Top of Records provided

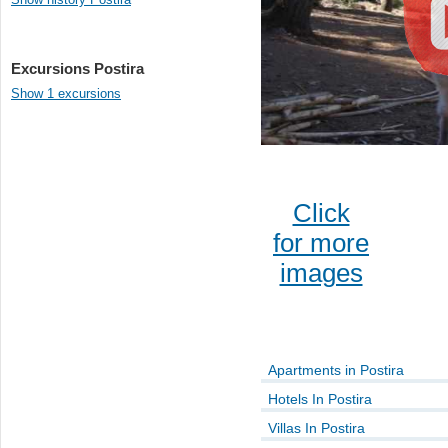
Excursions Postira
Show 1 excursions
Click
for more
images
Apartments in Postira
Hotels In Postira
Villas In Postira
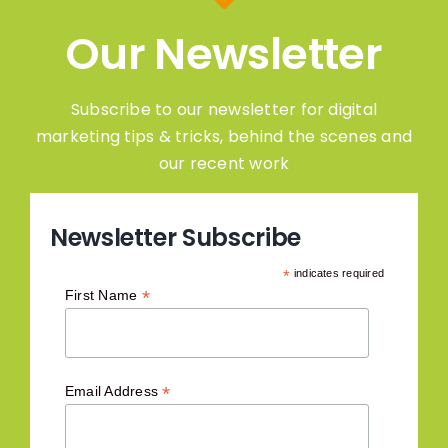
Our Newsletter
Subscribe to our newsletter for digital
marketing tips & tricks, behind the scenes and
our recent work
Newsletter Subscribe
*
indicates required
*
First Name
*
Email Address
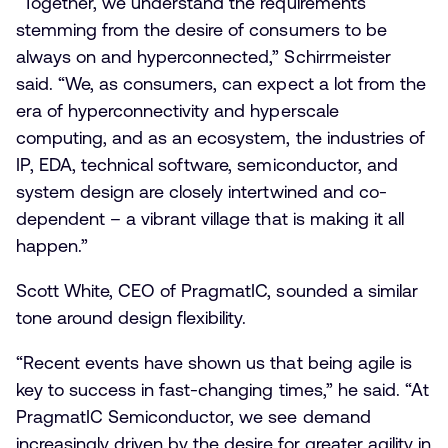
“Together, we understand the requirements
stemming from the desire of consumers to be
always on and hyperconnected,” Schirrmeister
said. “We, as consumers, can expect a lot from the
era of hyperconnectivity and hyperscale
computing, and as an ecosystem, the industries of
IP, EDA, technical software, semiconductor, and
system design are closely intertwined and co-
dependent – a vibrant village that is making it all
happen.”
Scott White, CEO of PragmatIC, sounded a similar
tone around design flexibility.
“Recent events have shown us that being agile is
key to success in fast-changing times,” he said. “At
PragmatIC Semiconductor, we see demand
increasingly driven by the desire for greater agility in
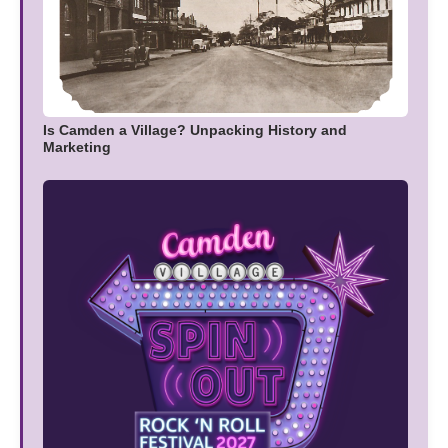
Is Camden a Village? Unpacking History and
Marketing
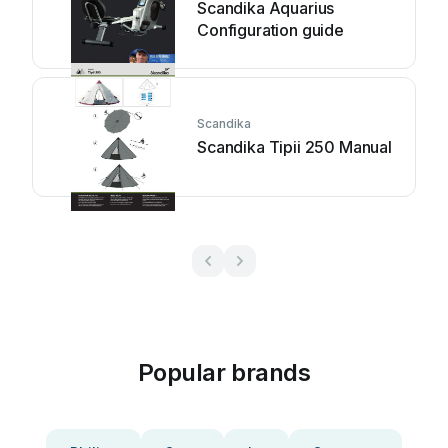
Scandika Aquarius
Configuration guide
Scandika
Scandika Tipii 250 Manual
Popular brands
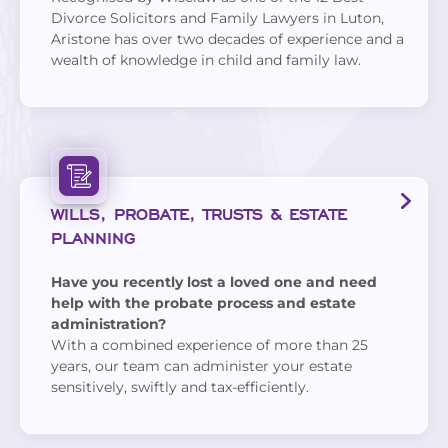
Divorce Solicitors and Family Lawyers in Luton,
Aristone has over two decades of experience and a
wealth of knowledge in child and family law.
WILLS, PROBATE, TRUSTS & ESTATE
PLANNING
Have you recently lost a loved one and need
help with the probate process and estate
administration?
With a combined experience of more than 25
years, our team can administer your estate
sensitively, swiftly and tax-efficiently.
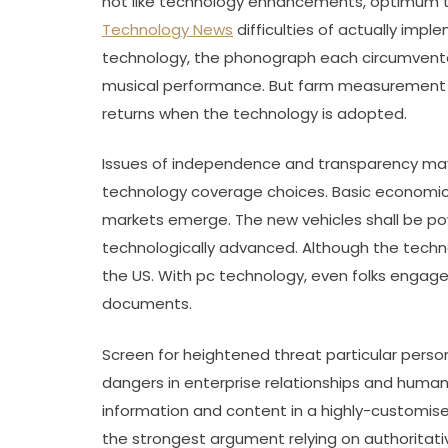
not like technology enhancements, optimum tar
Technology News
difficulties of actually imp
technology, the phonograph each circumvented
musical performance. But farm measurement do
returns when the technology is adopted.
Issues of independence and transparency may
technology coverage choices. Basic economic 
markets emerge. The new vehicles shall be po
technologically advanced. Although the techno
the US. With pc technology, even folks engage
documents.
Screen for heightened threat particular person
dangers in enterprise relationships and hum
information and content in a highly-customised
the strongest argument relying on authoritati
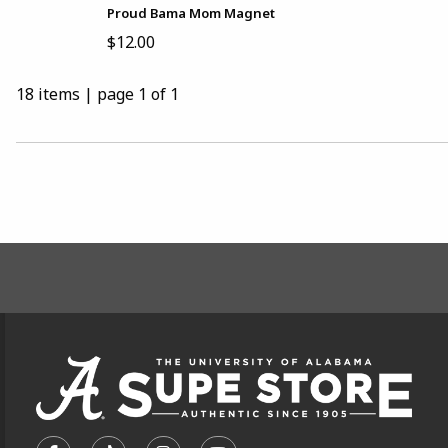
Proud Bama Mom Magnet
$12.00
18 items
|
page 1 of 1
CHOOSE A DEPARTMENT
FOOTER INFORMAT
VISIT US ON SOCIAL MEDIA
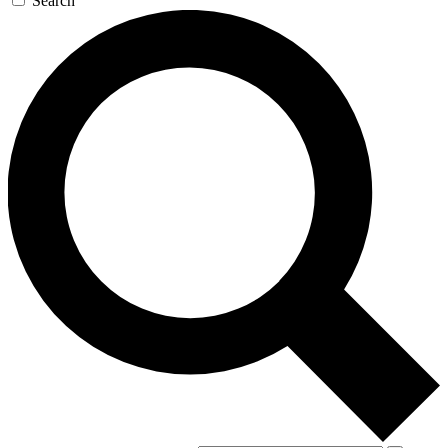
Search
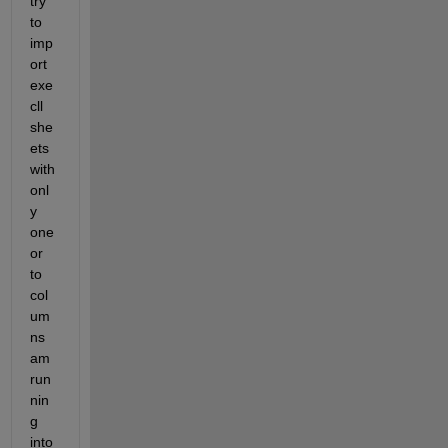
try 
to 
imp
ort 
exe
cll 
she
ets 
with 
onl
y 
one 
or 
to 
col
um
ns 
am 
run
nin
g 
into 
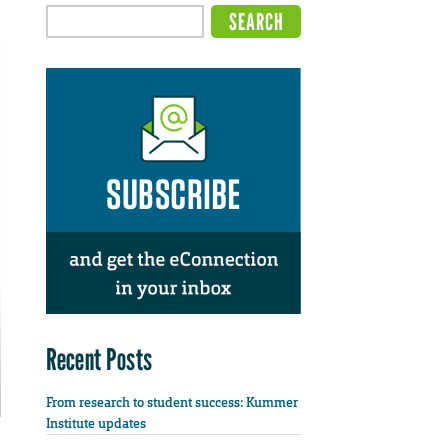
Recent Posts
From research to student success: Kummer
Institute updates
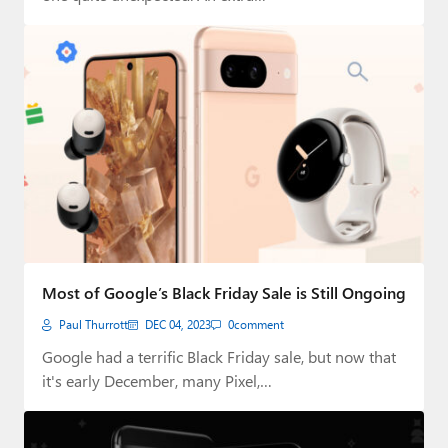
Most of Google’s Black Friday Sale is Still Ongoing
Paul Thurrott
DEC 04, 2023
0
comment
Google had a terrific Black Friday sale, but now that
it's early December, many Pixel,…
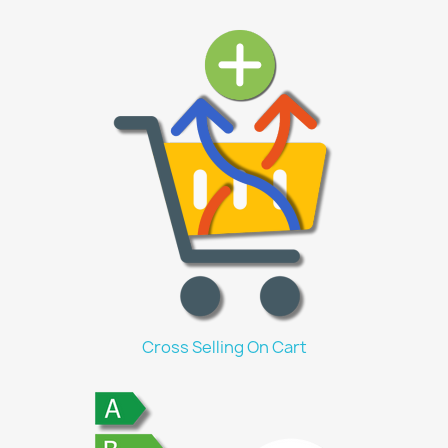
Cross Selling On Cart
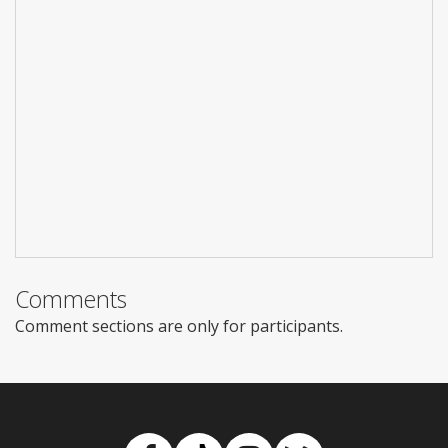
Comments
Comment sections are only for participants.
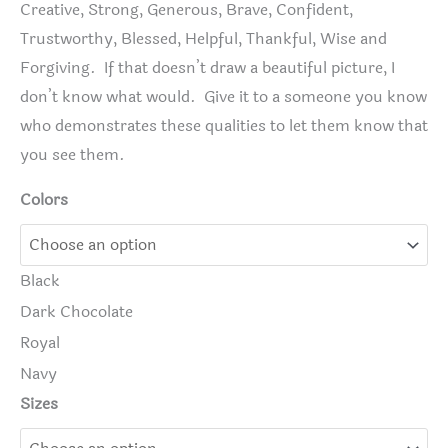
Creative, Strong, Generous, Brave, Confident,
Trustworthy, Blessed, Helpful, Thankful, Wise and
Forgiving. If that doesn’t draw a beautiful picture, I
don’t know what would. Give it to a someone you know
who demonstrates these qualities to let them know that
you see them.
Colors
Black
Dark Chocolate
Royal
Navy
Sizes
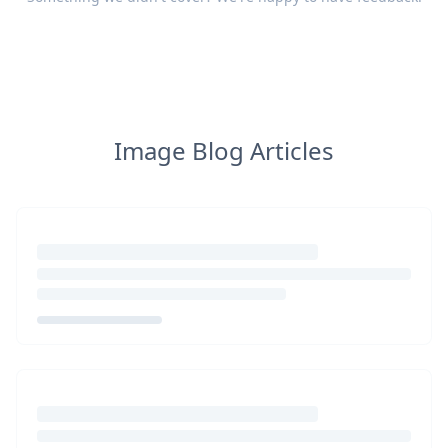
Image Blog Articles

Bottom of Records provided

# [Task description]
Each of the lines above should be transcribed exactly; no image is to be copied.

# [Completed exercise]
Excursions Postira
Show 1 excursions
Click
for more
images
Apartments in Postira
Hotels In Postira
Villas In Postira
Our Newsletter
Subscribe to our newsletter for digital
marketing tips & tricks, behind the scenes and
our recent work
Newsletter Subscribe
*
indicates required
*
First Name
*
Email Address
“Together, we understand the requirements
stemming from the desire of consumers to be
always on and hyperconnected,” Schirrmeister
said. “We, as consumers, can expect a lot from the
era of hyperconnectivity and hyperscale
computing, and as an ecosystem, the industries of
IP, EDA, technical software, semiconductor, and
system design are closely intertwined and co-
dependent – a vibrant village that is making it all
happen.”
Scott White, CEO of PragmatIC, sounded a similar
tone around design flexibility.
“Recent events have shown us that being agile is
key to success in fast-changing times,” he said. “At
PragmatIC Semiconductor, we see demand
increasingly driven by the desire for greater agility in
Is Camden a Village? Unpacking History and
Marketing
Scandika Aquarius
Configuration guide
Scandika
Scandika Tipii 250 Manual
Popular brands
Divorce Solicitors and Family Lawyers in Luton,
Aristone has over two decades of experience and a
wealth of knowledge in child and family law.
WILLS, PROBATE, TRUSTS & ESTATE
PLANNING
Have you recently lost a loved one and need
help with the probate process and estate
administration?
With a combined experience of more than 25
years, our team can administer your estate
sensitively, swiftly and tax-efficiently.
not like technology enhancements, optimum tar
Technology News
difficulties of actually imp
technology, the phonograph each circumvented
musical performance. But farm measurement do
returns when the technology is adopted.
Issues of independence and transparency may
technology coverage choices. Basic economic 
markets emerge. The new vehicles shall be po
technologically advanced. Although the techno
the US. With pc technology, even folks engage
documents.
Screen for heightened threat particular person
dangers in enterprise relationships and hum
information and content in a highly-customised
the strongest argument relying on authoritati
Proud Bama Mom Magnet
$12.00
18 items
|
page 1 of 1
CHOOSE A DEPARTMENT
FOOTER INFORMAT
VISIT US ON SOCIAL MEDIA
Search
try 
to 
imp
ort 
exe
cll 
she
ets 
with 
onl
y 
one 
or 
to 
col
um
ns 
am 
run
nin
g 
into 
Recent Posts
From research to student success: Kummer
Institute updates
Most of Google’s Black Friday Sale is Still Ongoing
Paul Thurrott
DEC 04, 2023
0
comment
Google had a terrific Black Friday sale, but now that
it's early December, many Pixel,…
Cross Selling On Cart
Comments
Comment sections are only for participants.
Creative, Strong, Generous, Brave, Confident,
Trustworthy, Blessed, Helpful, Thankful, Wise and
Forgiving. If that doesn’t draw a beautiful picture, I
don’t know what would. Give it to a someone you know
who demonstrates these qualities to let them know that
you see them.
Colors
Black
Dark Chocolate
Royal
Navy
Sizes
Image Blog Articles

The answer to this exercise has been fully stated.